Workers Compensation: SB 1159 establishes a rebuttable workers’ compensation presumption for workers that contract COVID-19 under certain conditions by first codifying Newsom’s workers’ compensation executive order for workers who contracted COVID-19 between March 19, 2020 and July 5, 2020, and second, creating a rebuttable presumption for first responders and health care personnel who contract COVID-19 after July 6, 2020.

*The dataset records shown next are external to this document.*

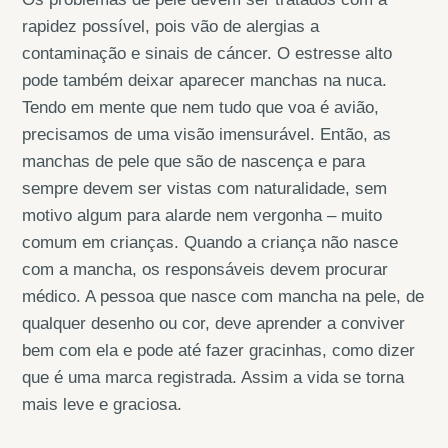
rapidez possível, pois vão de alergias a
contaminação e sinais de cáncer. O estresse alto
pode também deixar aparecer manchas na nuca.
Tendo em mente que nem tudo que voa é avião,
precisamos de uma visão imensurável. Então, as
manchas de pele que são de nascença e para
sempre devem ser vistas com naturalidade, sem
motivo algum para alarde nem vergonha – muito
comum em crianças. Quando a criança não nasce
com a mancha, os responsáveis devem procurar
médico. A pessoa que nasce com mancha na pele, de
qualquer desenho ou cor, deve aprender a conviver
bem com ela e pode até fazer gracinhas, como dizer
que é uma marca registrada. Assim a vida se torna
mais leve e graciosa.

SB 1159 also creates an “outbreak” presumption for employers with five or more employees, covering workers who test positive for COVID-19 during an “outbreak” at the employee’s place of employment. The statute specifically defines “outbreak” as any of the following:
- If the employer has 100 employees or fewer at a specific place of employment, four employees test positive for COVID-19 within two weeks.

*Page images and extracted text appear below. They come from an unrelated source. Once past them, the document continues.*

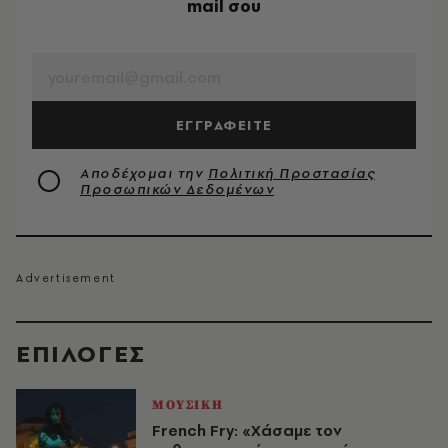
mail σου
EMAIL
ΕΓΓΡΑΦΕΙΤΕ
Αποδέχομαι την
Πολιτική Προστασίας
Προσωπικών Δεδομένων
EΠΙΛΟΓΈΣ
ΜΟΥΣΙΚΗ
French Fry: «Χάσαμε τον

- If the employer has more than 100 employees at a specific place of employment, 4 percent of the number of employees test positive within two weeks.
- Public authorities order the place of employment closed due to a risk of COVID-19 infection.
- Employers have limited time to reject claims under the new law.
Additionally, when an employer with five or more employees “knows or reasonably should know” that an employee tests positive for COVID-19, SB 1159 requires the employer to inform its workers’ compensation carrier and provide specified information within three business days. SB 1159 was an urgency measure that went into effect September 17, 2020.
Paid Sick Leave: AB 1867 also took effect immediately upon being signed on September 9, 2020. This bill expands supplemental paid sick leave for COVID-19-related reasons for certain employers not already covered by the federal FFCRA – specifically, employers with 500 or more employees nationwide. Employees who work for covered employers can take COVID-19 supplemental paid sick leave if the worker is:
- Subject to a federal, state or local quarantine or isolation order related to COVID-19;
- Advised by a health care provider to self-quarantine or self-isolate due to concerns related to COVID-19; or
- Prohibited from working by the employer due to health concerns related to the potential transmission of COVID-19.
The California DLSE has issued guidance on the new leave requirements that answers employers’ common questions about coverage, eligibility, calculating leave amounts and pay
Workplace Safety: AB 685 establishes stringent COVID-19 recording and reporting requirements when employers receive “notice of a potential exposure to COIVD-19” at the workplace. Among other things, AB 685 requires employers to provide a number of notices to different groups of employees within one business day after receiving notice of a potential COVID-19 exposure.
AB 685 also requires employers to notify their local public health agency within 48-hours of a COVID-19 “outbreak,” as defined by the CDPH.
Leaves of Absence: SB 1383 significantly expands the California Family Rights Act (CFRA) beginning January 1, 2021. Currently the CFRA applies to employers with 50 or more employees, just like FMLA, while a separate California law, the New Parent Leave Act (NPLA), requires employers with 20 or more employees to provide parental leave.
SB 1383 expands CFRA’s coverage to include all employers with five or more employees – effectively eliminating NPLA, the obligations of which will be folded into the expanded CFRA. This expansion will have a major impact on small businesses, which must quickly get up to speed on CFRA’s requirements to be ready by January 1, 2021.
SB 1383 also expands the definition of “family members” beyond what’s covered under the FMLA. Currently, both FMLA and the CFRA allow leave to care for a parent, spouse or child; on January 1st, the CFRA will expand family members to also cover grandchildren, grandparents, siblings and parents-in-law.
Pay Data: Another notable bill is SB 973, which requires a private employer with 100 or more employees – that is also required under federal law to file an annual Employer Information Report (EEO-1) – to submit a pay data report to the DFEH that contains information about their employees’ race, ethnicity and gender in various job categories on or before March 31, 2021. The law doesn’t specify exactly how the reporting process will be implemented; it only states that employers must submit the report in a searchable and sortable electronic format. The bill gives the DFEH related enforcement authority, and employers likely will hear from the department in the coming months.